The master is only in charge of workers. The workers are in charge of handling incoming requests, reading files etc.
Each worker gets its event loop, memory and v8 instance.
When using clustering, the incoming requests to a Node.js application will be distributed across the multiple processes running on different CPU cores.
When a client makes a request to the application, the master process will determine which child process is available to handle the request, and then forward the request to that child process. The child process will then handle the request and send the response back to the client.
There is an awesome package called pm2 that can help you with clustering. It uses the cluster module behind the scenes.
sudo npm i -g pm2
To start your app in cluster mode, run
pm2 start index.js -i max
pm2 will autodetect the number of available CPU cores and run as many processes as possible.

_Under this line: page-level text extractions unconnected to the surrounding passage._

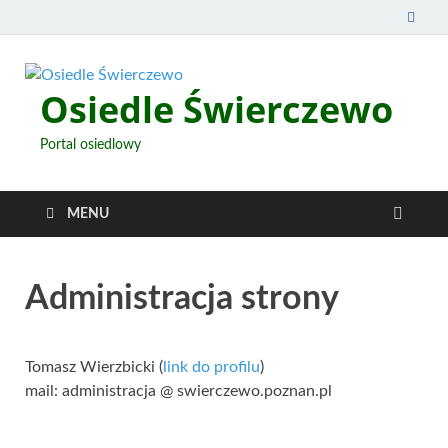
Osiedle Świerczewo
Portal osiedlowy
MENU
Administracja strony
Tomasz Wierzbicki (
link do profilu
)
mail: administracja @ swierczewo.poznan.pl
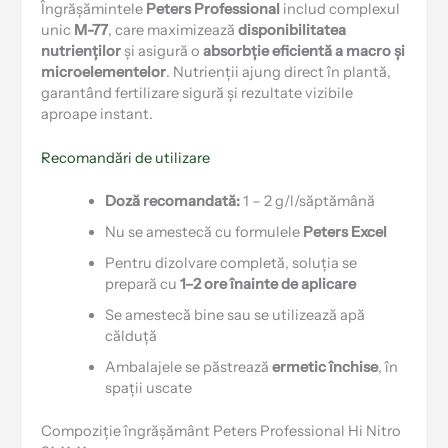
Îngrășămintele
Peters Professional
includ complexul
unic
M-77
, care maximizează
disponibilitatea
nutrienților
și asigură o
absorbție eficientă a macro și
microelementelor
. Nutrienții ajung direct în plantă,
garantând fertilizare sigură și rezultate vizibile
aproape instant.
Recomandări de utilizare
Doză recomandată:
1 – 2 g/l/săptămână
Nu se amestecă cu formulele
Peters Excel
Pentru dizolvare completă, soluția se
prepară cu
1–2 ore înainte de aplicare
Se amestecă bine sau se utilizează apă
călduță
Ambalajele se păstrează
ermetic închise
, în
spații uscate
Compoziție îngrășământ Peters Professional Hi Nitro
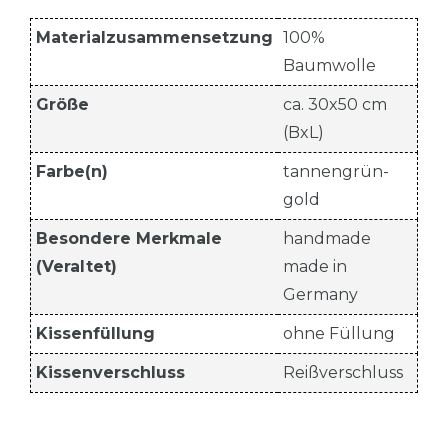
Materialzusammensetzung
100%
Baumwolle
Größe
ca. 30x50 cm
(BxL)
Farbe(n)
tannengrün-
gold
Besondere Merkmale
handmade
(Veraltet)
made in
Germany
Kissenfüllung
ohne Füllung
Kissenverschluss
Reißverschluss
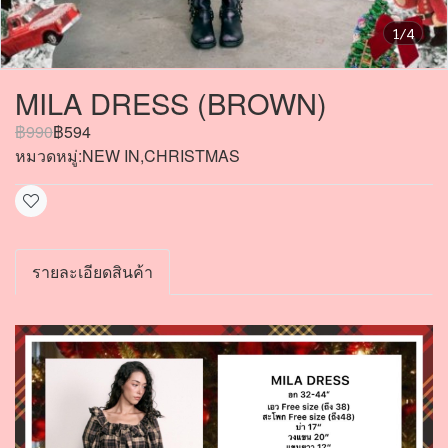
1/4
MILA DRESS (BROWN)
฿990
฿594
หมวดหมู่:
NEW IN
,
CHRISTMAS
รายละเอียดสินค้า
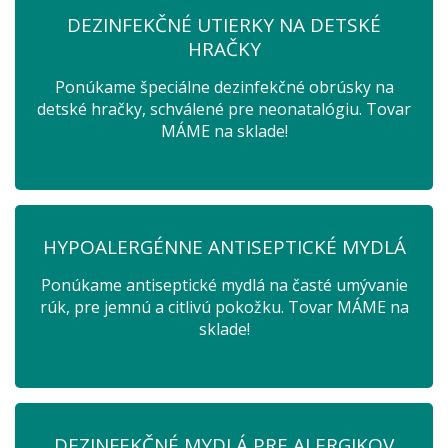
DEZINFEKČNÉ UTIERKY NA DETSKÉ
HRAČKY
Ponúkame špeciálne dezinfekčné obrúsky na
detské hračky, schválené pre neonatalógiu. Tovar
MÁME na sklade!
HYPOALERGÉNNE ANTISEPTICKÉ MYDLÁ
Ponúkame antiseptické mydlá na časté umývanie
rúk, pre jemnú a citlivú pokožku. Tovar MÁME na
sklade!
DEZINFEKČNÉ MYDLÁ PRE ALERGIKOV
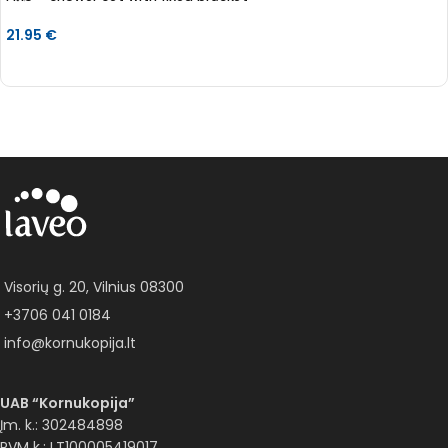
21.95
€
Į KREPŠELĮ
Visorių g. 20, Vilnius 08300
+3706 041 0184
info@kornukopija.lt
UAB “Kornukopija”
Įm. k.: 302484898
PVM k.: LT100005419017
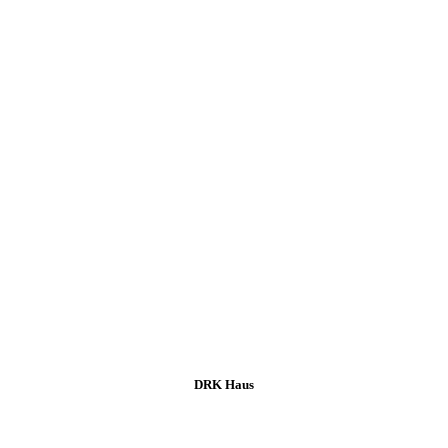
DRK Haus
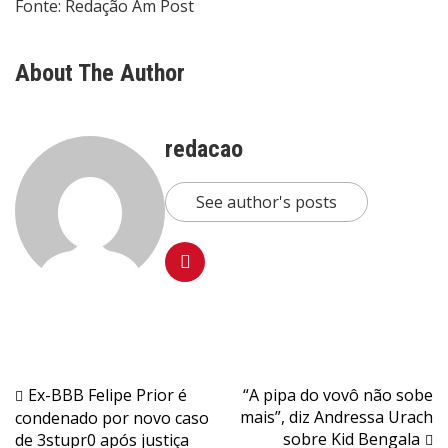
Fonte: Redação Am Post
About The Author
redacao
See author's posts
Navegação
Ex-BBB Felipe Prior é
“A pipa do vovô não sobe
mais”, diz Andressa Urach
condenado por novo caso
de
sobre Kid Bengala
de 3stupr0 após justiça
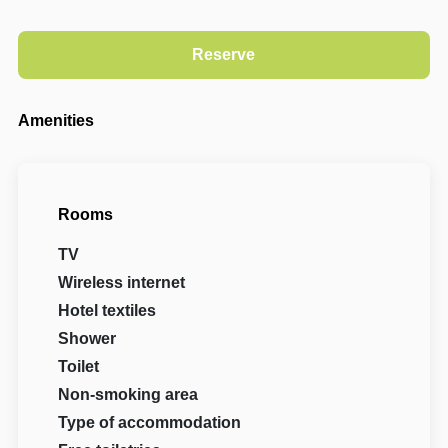
Amenities
Rooms
TV
Wireless internet
Hotel textiles
Shower
Toilet
Non-smoking area
Type of accommodation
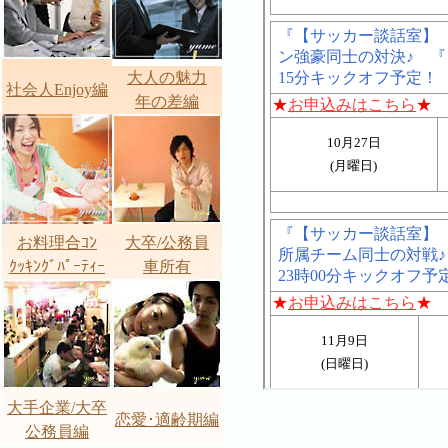
大人の魅力
社会人Enjoy編
年の差編
お料理合ｺﾝ
大卒/公務員
ｸｯｷﾝｸﾞﾊﾟｰﾃｨｰ
車所有
大手企業/大卒
恋愛･適齢期編
公務員編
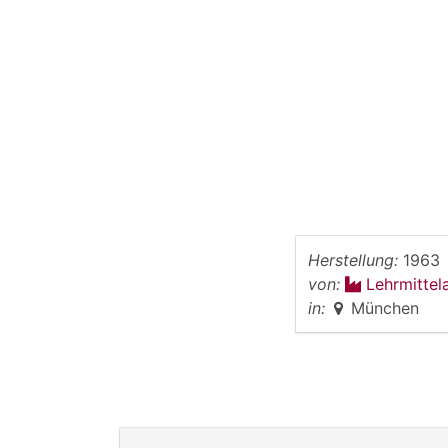
Herstellung:
1963
von:
Lehrmittel
in:
München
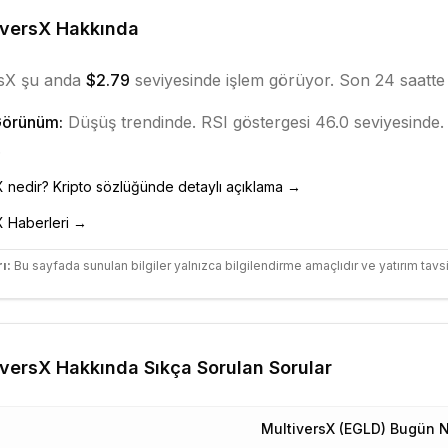
iversX
Hakkında
sX
şu anda
$2.79
seviyesinde işlem görüyor. Son 24 saatt
Görünüm:
Düşüş
trendinde.
RSI göstergesi 46.0 seviyesinde.
.
X
nedir? Kripto sözlüğünde detaylı açıklama →
X
Haberleri →
ı:
Bu sayfada sunulan bilgiler yalnızca bilgilendirme amaçlıdır ve yatırım tavsi
iversX
Hakkında Sıkça Sorulan Sorular
MultiversX (EGLD) Bugün 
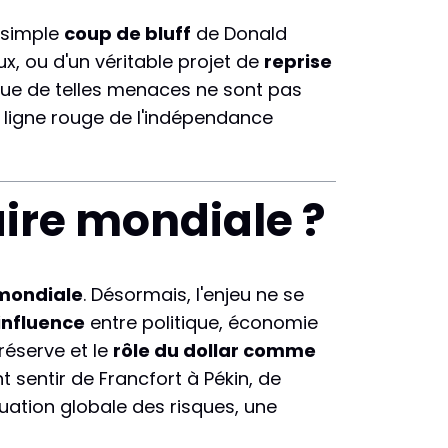
n simple
coup de bluff
de Donald
ux, ou d'un véritable projet de
reprise
que de telles menaces ne sont pas
a ligne rouge de l'indépendance
ire mondiale ?
mondiale
. Désormais, l'enjeu ne se
influence
entre politique, économie
 réserve et le
rôle du dollar comme
 sentir de Francfort à Pékin, de
luation globale des risques, une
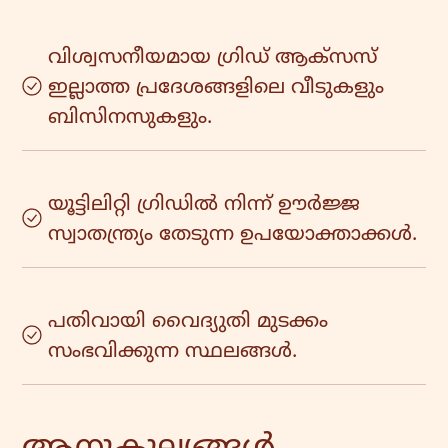
വിശ്വസനീയമായ ഗ്രിഡ് ആക്‌സസ്
ഇല്ലാത്ത പ്രദേശങ്ങളിലെ വീടുകളും
ബിസിനസുകളും.
യൂട്ടിലിറ്റി ഗ്രിഡിൽ നിന്ന് ഊർജ്ജ
സ്വാതന്ത്ര്യം തേടുന്ന ഉപയോക്താക്കൾ.
പതിവായി വൈദ്യുതി മുടക്കം
സംഭവിക്കുന്ന സ്ഥലങ്ങൾ.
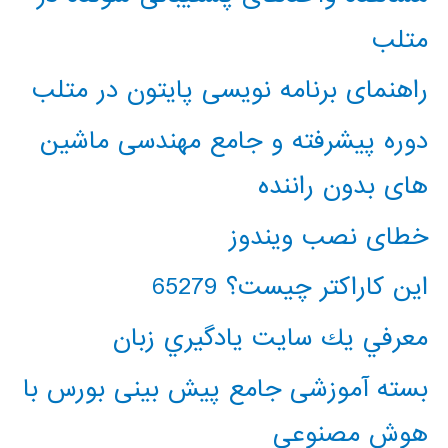
متلب
راهنمای برنامه نویسی پایتون در متلب
دوره پیشرفته و جامع مهندسی ماشین
های بدون راننده
خطای نصب ویندوز
این کاراکتر چیست؟ 65279
معرفي يك سايت يادگيري زبان
بسته آموزشی جامع پیش بینی بورس با
هوش مصنوعی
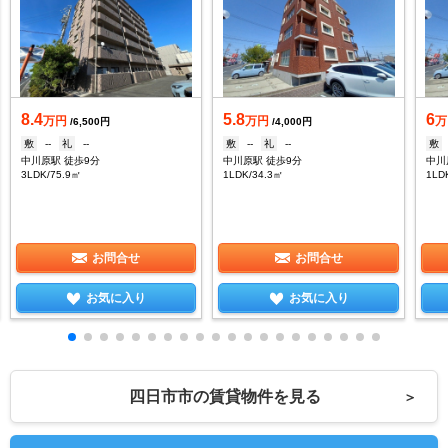
8.4
5.8
6
万円
万円
万
/6,500円
/4,000円
敷
--
礼
--
敷
--
礼
--
敷
中川原駅 徒歩9分
中川原駅 徒歩9分
中川
3LDK/75.9㎡
1LDK/34.3㎡
1LD
お問合せ
お問合せ
お気に入り
お気に入り
四日市市の賃貸物件を見る
＞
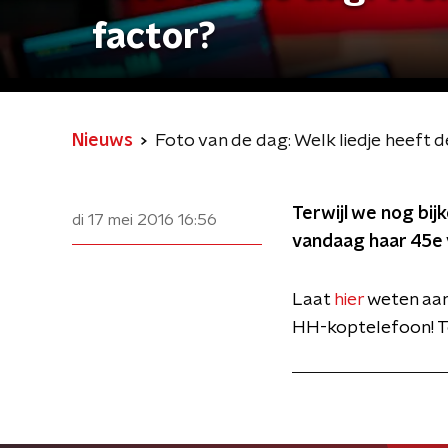
factor?
Nieuws
Foto van de dag: Welk liedje heeft 
Terwijl we nog bi
di 17 mei 2016
16:56
vandaag haar 45e 
Laat
hier
weten aan 
HH-koptelefoon! T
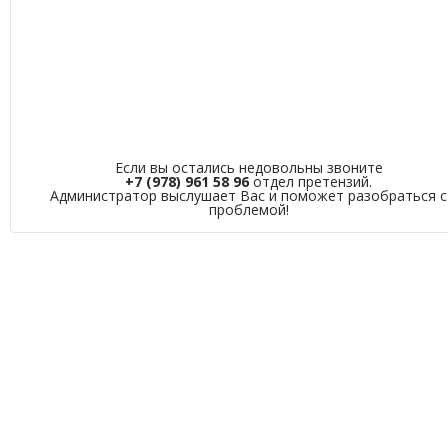
Если вы остались недовольны звоните
+7 (978) 961 58 96
отдел претензий.
Администратор выслушает Вас и поможет разобраться с
проблемой!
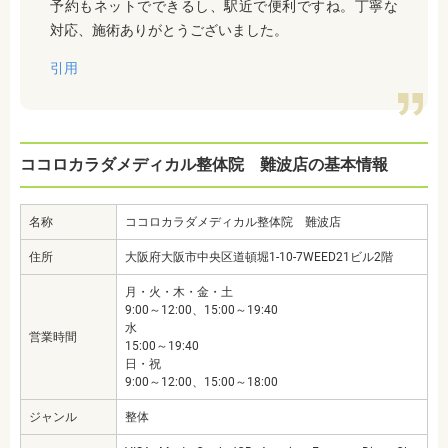
予約もネットでできるし、駅近で便利ですね。丁寧な
対応、施術ありがとうございました。
引用
ココロカラダメディカル整体院 難波店の基本情報
名称
ココロカラダメディカル整体院 難波店
住所
大阪府大阪市中央区道頓堀1-10-7WEED21ビル2階
月・火・木・金・土
9:00～12:00、15:00～19:40
水
営業時間
15:00～19:40
日・祝
9:00～12:00、15:00～18:00
ジャンル
整体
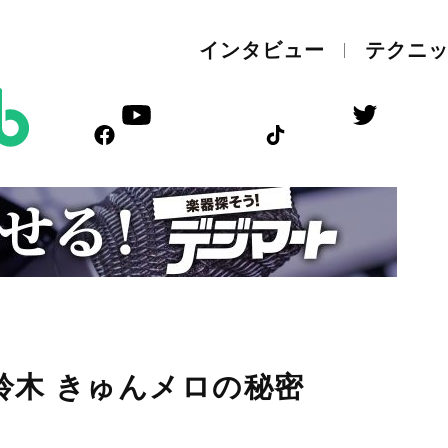
インタビュー
テクニ
鈴木 きゅんメロの秘密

You can also create a JSON file with the pm2 configuration.
{
"name": "my-app",
"script": "index.js",
"instances": "max",
"exec_mode": "cluster",
"max_memory_restart": "1G",
"env": {
"NODE_ENV": "production"
}
}
To use this configuration file, save it as ecosystem.config.json
in the root directory of your Node.js application, and then run the following command:
pm2 start ecosystem.config.json
childprocess.fork()
Forking in Unix language is cloning a process.
child_process.fork()
is a method used to create a new child process that runs a Node.js module. The new child process is an independent instance of the Node.js runtime, which means it can run its own event loop and use its own memory.
When you call child_process.fork()
in your Node.js application, you create a new child process that runs a specified JavaScript file. This child process is completely separate from the parent process, which means it has its own event loop and memory space.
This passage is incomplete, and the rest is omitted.